- Born: Elizabeth Macdonald 19 August 1880 Dundee
- Died: c. 1969 London
- Known for: Physician, broadcaster and prominent member of the "League of Mothers"

= Elizabeth Bryson =

Elizabeth Horne Bain Bryson née Macdonald (19 August 1880, Dundee — c.1969, London) was a physician, broadcaster, and prominent member of the League of Mothers, an organisation promoting the Christian upbringing of children.

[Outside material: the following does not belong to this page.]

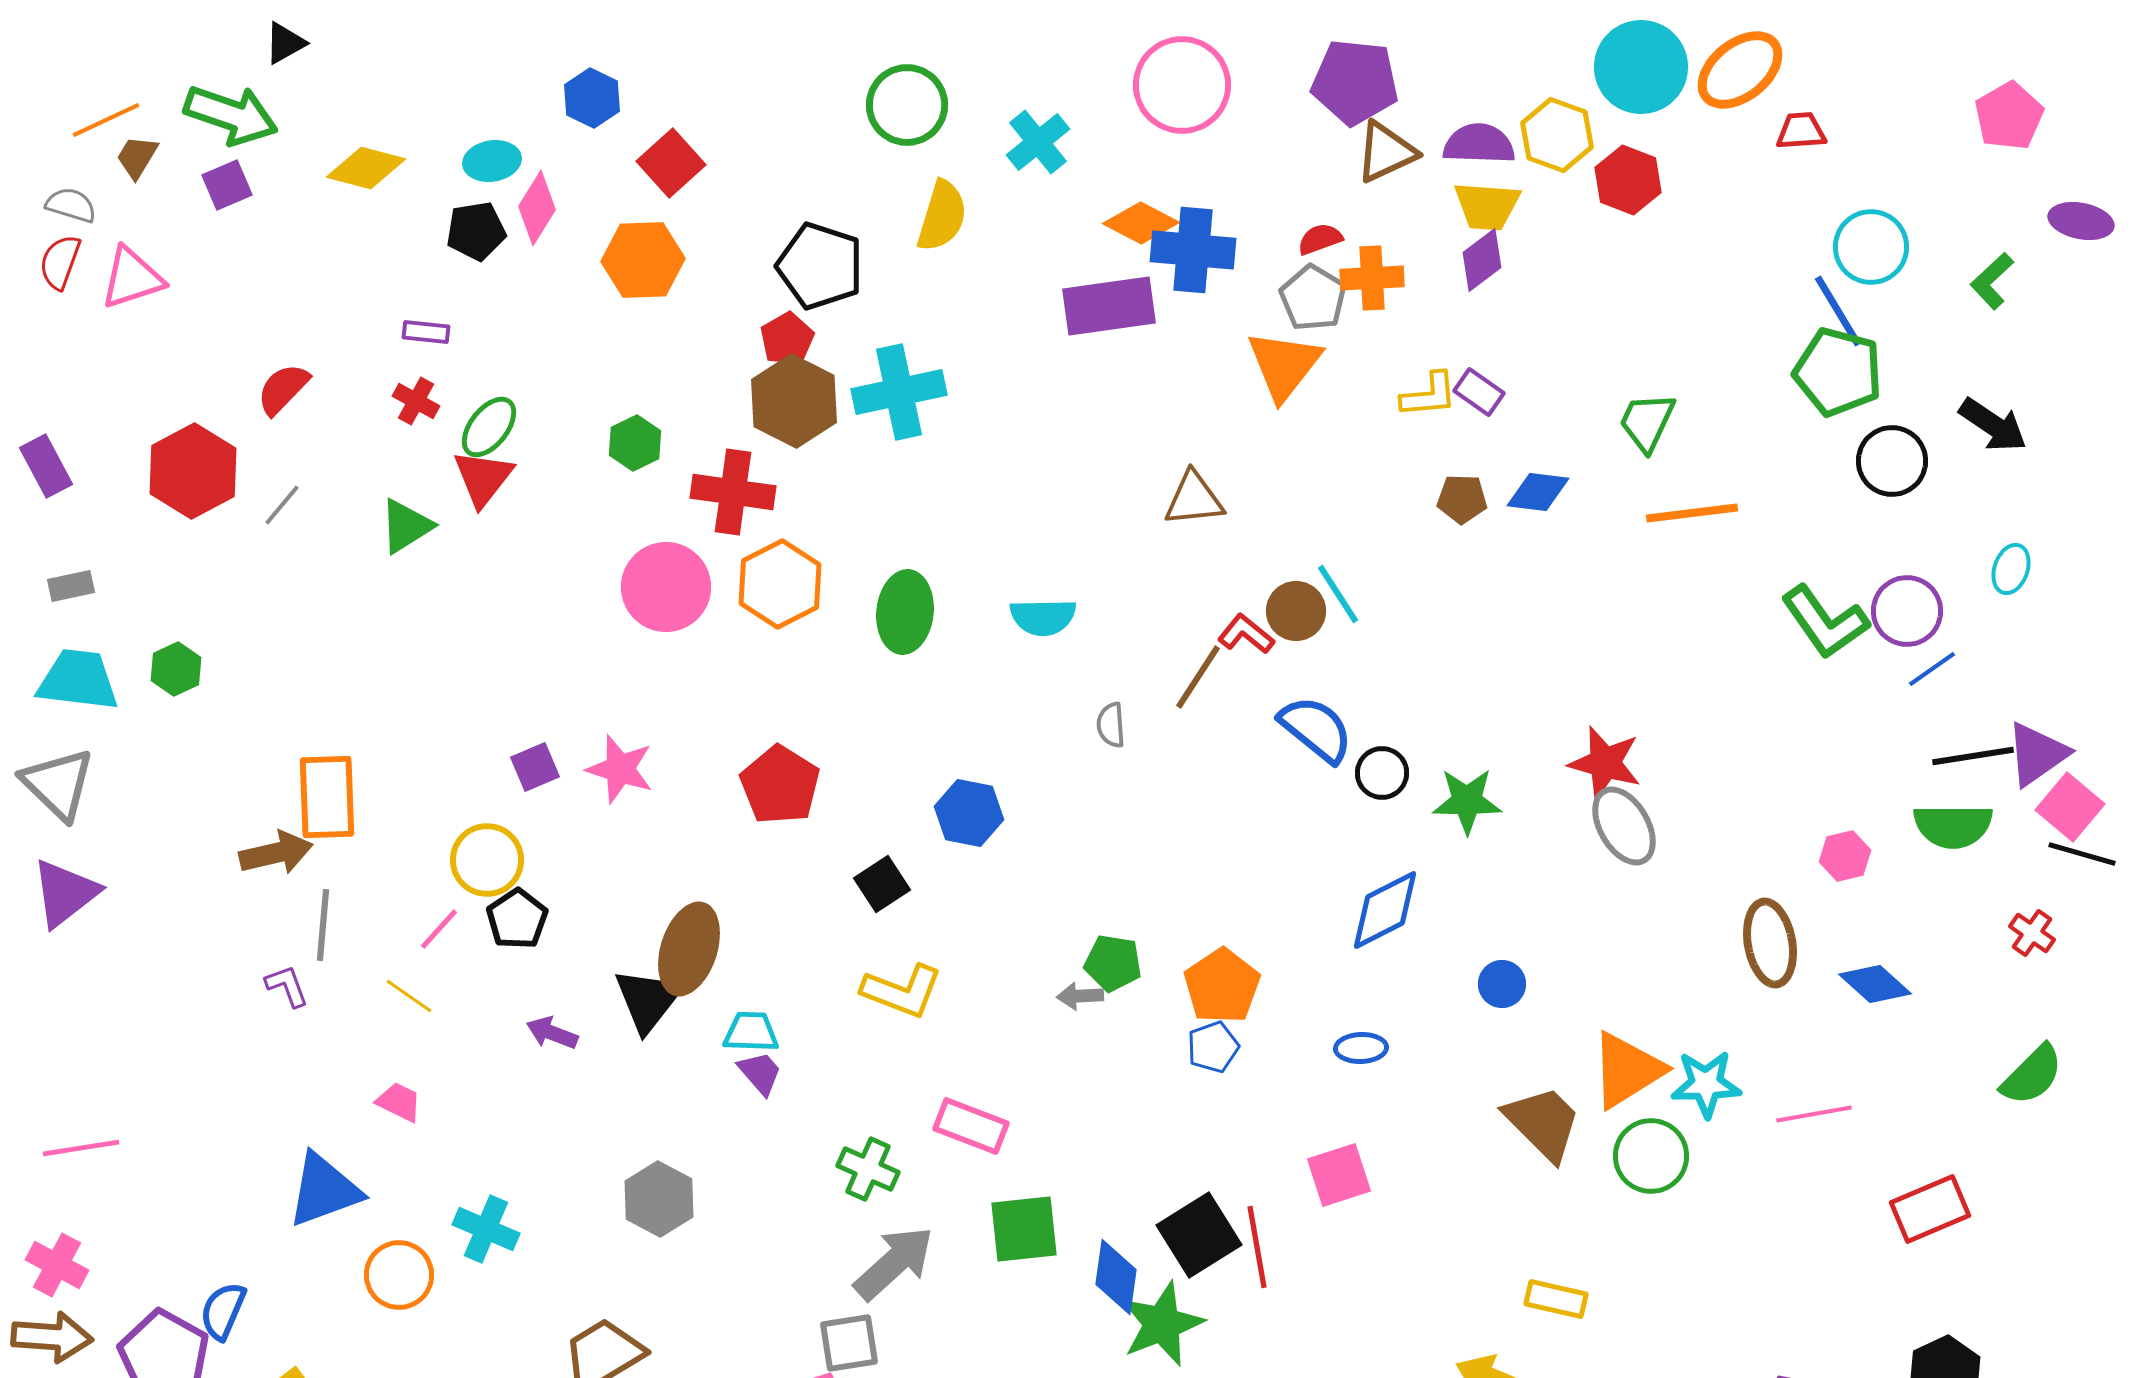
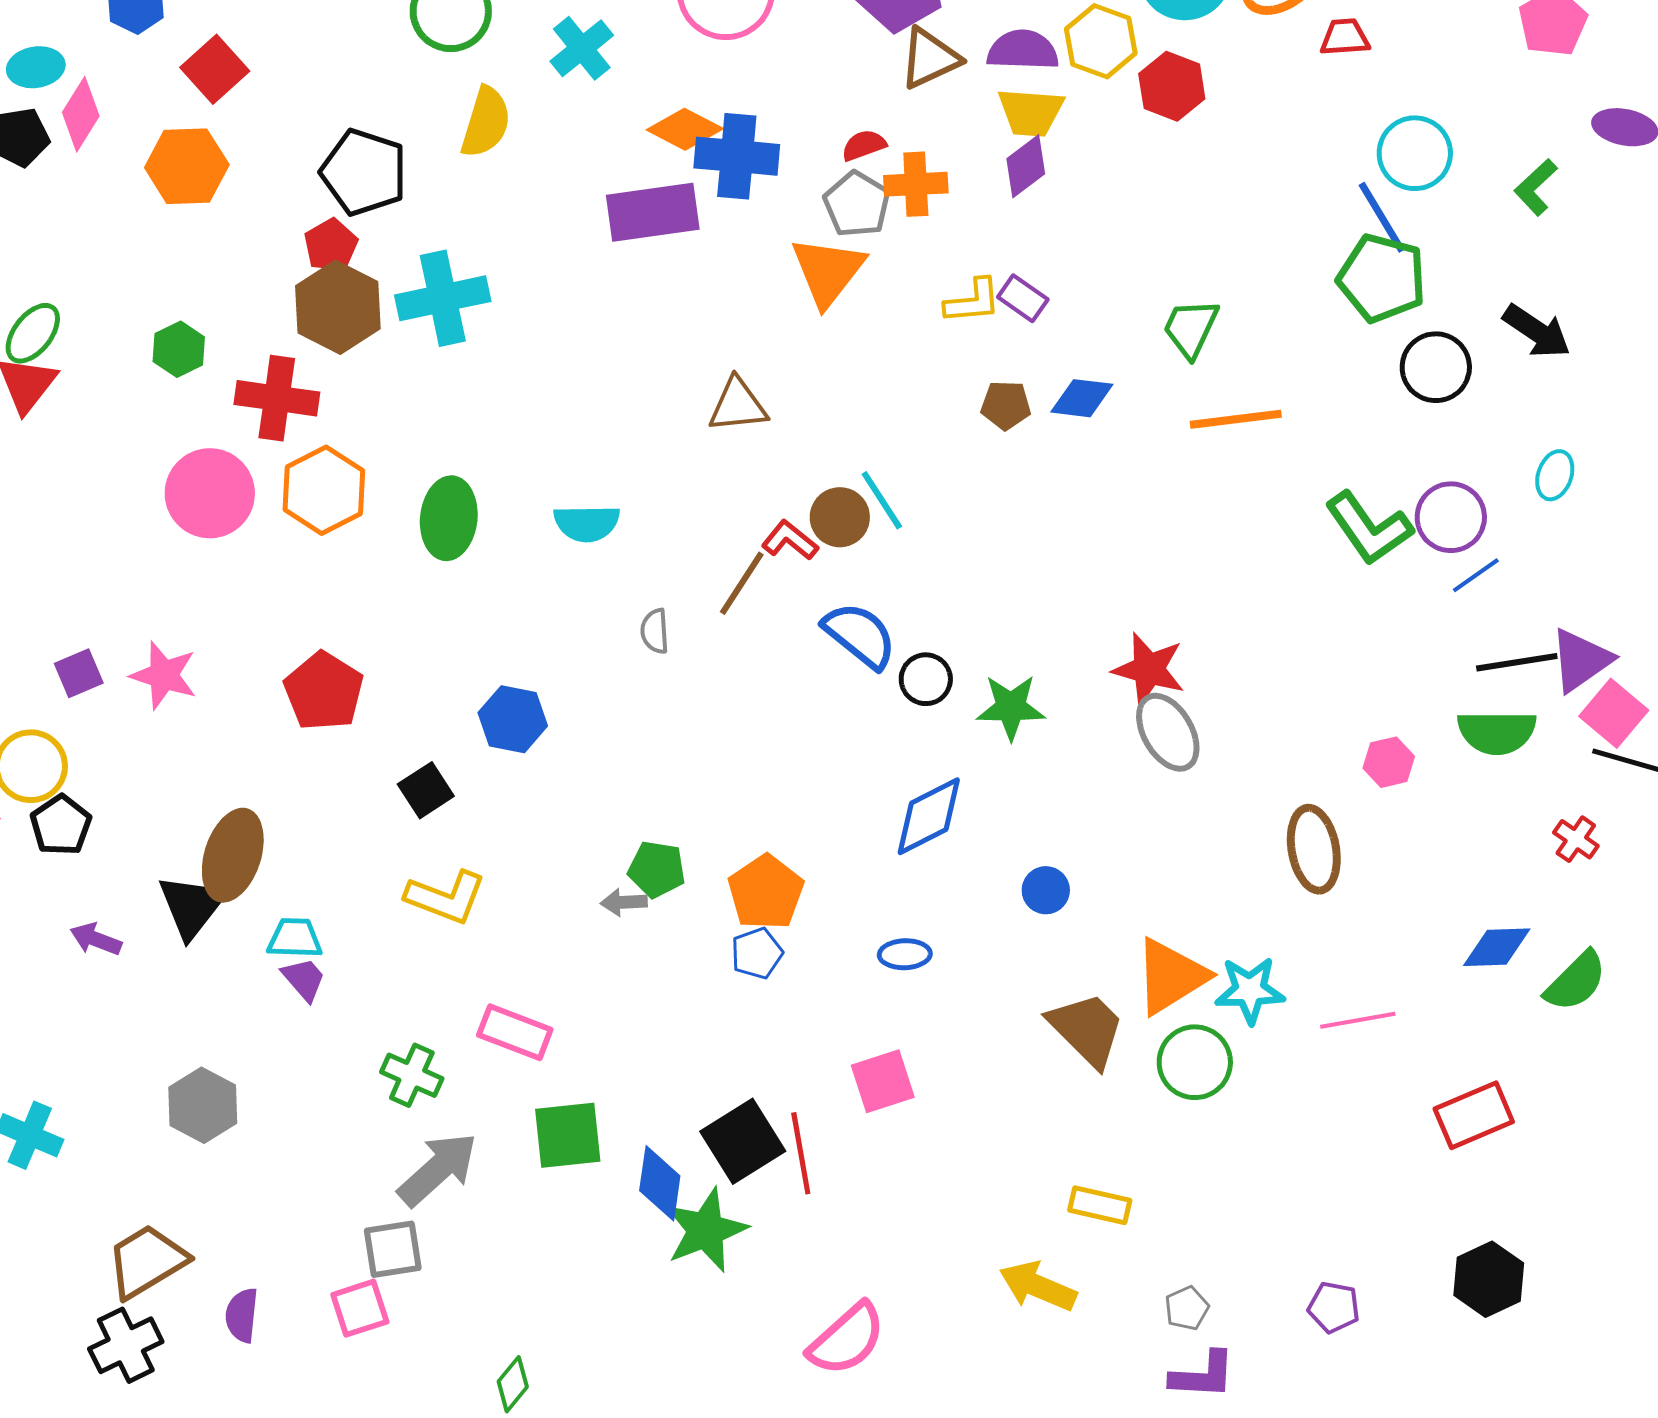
blue diamond: (1875, 984) -> (1497, 947), moved, turned -44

== Education and early life ==
Born in Dundee to parents of humble means, Elizabeth Macdonald was the daughter of Donald Macdonald, 'sometime cashier and poet', and Elizabeth Bain, a teacher. She graduated at the age of 19 from the University of St Andrews with a degree in English Literature with first-class honours. She was a medical student at the University College of Dundee and the Bute Medical School (now St Andrews), where she graduated MBChB in 1905, completing an MD and publishing her thesis in 1907.

== Career ==

=== Practice in New Zealand ===
As a woman, she was not offered a hospital appointment in Scotland and left for New Zealand to enter private practice as an assistant. During the First World War, she was a school medical officer. She returned to general practice in 1918, after marrying Dr Robert Bryson. (1877-1934). The couple had two children, both of whom became doctors.

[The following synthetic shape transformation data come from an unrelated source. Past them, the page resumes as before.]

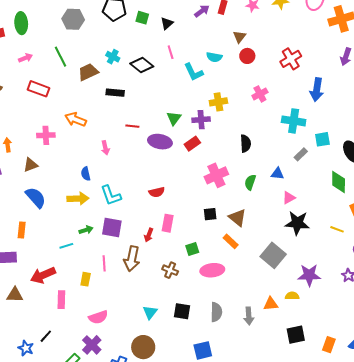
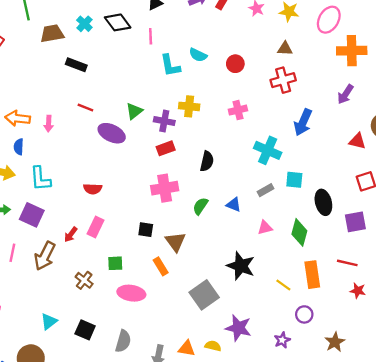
brown triangle: (239, 37) -> (285, 49), moved, turned 40
black diamond: (142, 65) -> (118, 22), moved
orange arrow: (76, 119) -> (18, 118), moved, turned -30
red rectangle: (192, 144) -> (166, 148), moved
pink triangle: (289, 198) -> (265, 228), moved

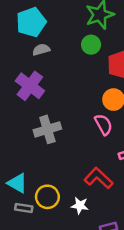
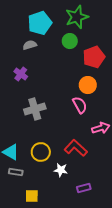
cyan pentagon: (31, 22) -> (40, 23), moved
purple cross: (30, 86) -> (21, 74), size x0.6
yellow circle: (47, 197) -> (41, 152), moved

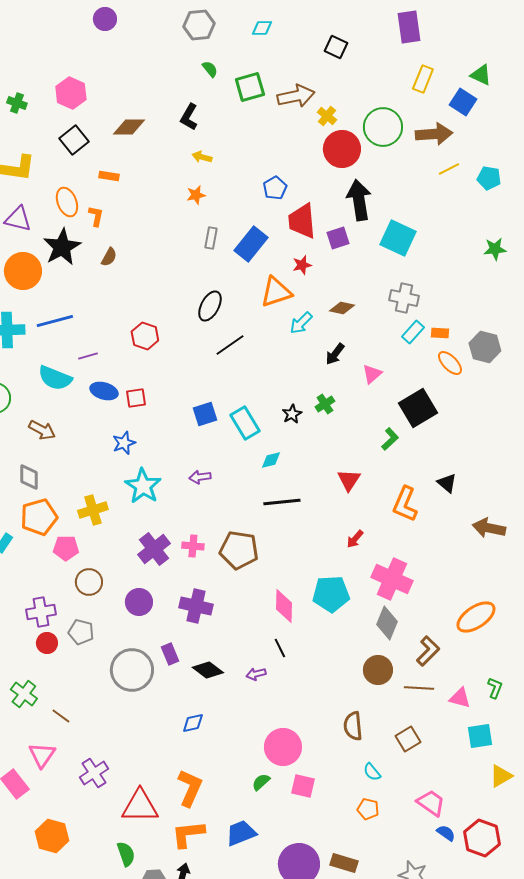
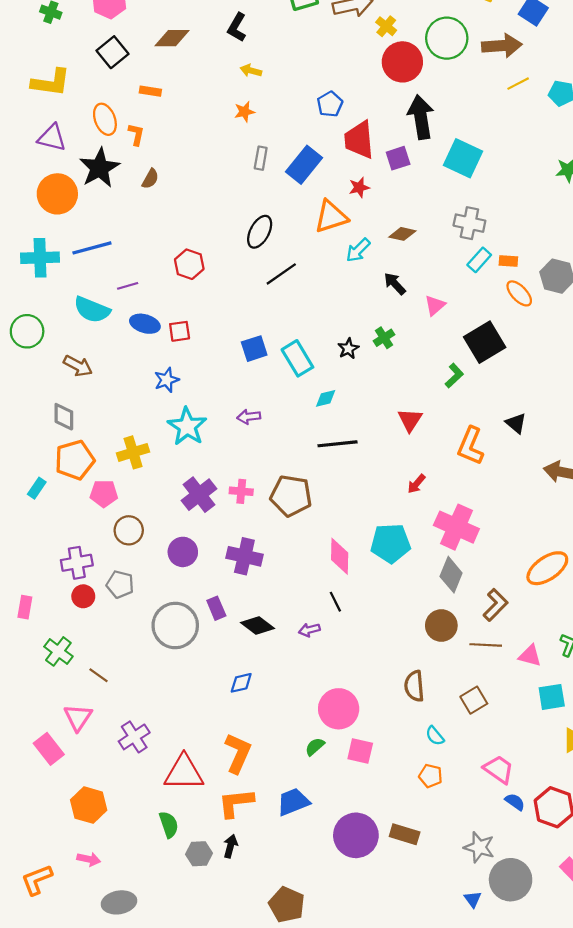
black arrow: (335, 354) -> (395, 284), turned 100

Upon moving to Wellington, Elizabeth Bryson specialised in gynaecology and women's health, and 'women flocked to consult her.' Her husband supported her in this.

She was also a prominent member of the League of Mothers, promoting the Christian faith in the upbringing of children. She was considered a 'born organiser' and 'excelling in all things domestic, as a good Scots woman should' by her contemporaries.

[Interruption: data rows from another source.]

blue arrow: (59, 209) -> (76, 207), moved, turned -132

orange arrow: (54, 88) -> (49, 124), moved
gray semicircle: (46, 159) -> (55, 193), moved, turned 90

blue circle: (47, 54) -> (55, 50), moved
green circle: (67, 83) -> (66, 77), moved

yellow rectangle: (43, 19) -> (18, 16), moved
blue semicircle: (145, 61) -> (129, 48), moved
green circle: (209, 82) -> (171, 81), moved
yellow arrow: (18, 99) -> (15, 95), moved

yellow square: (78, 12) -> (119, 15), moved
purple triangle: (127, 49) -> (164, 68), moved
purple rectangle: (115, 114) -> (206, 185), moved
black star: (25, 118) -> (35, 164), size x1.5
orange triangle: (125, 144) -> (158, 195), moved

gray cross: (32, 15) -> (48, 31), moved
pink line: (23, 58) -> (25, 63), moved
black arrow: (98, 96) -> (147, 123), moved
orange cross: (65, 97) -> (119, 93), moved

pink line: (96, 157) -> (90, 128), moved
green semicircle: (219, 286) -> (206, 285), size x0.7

=== Return to United Kingdom ===
Bryson returned to Britain in the 1930s and studied psychology at the Tavistock in London, applying this in her pioneering research on the psychosomatic approach in gynaecology.

== Later life ==
After her return to New Zealand in 1939 she broadcast eight radio talks on nutrition for the Health Department. After her retirement in 1953, she wrote a History of the League of Mothers in New Zealand in 1959, and later wrote her autobiography, Look Back In Wonder, in 1966. Her autobiography has been quoted by researchers on topics such as the power of the book in the lives of working people and the medical career ambitions of women of her generation. She died in London in 1969.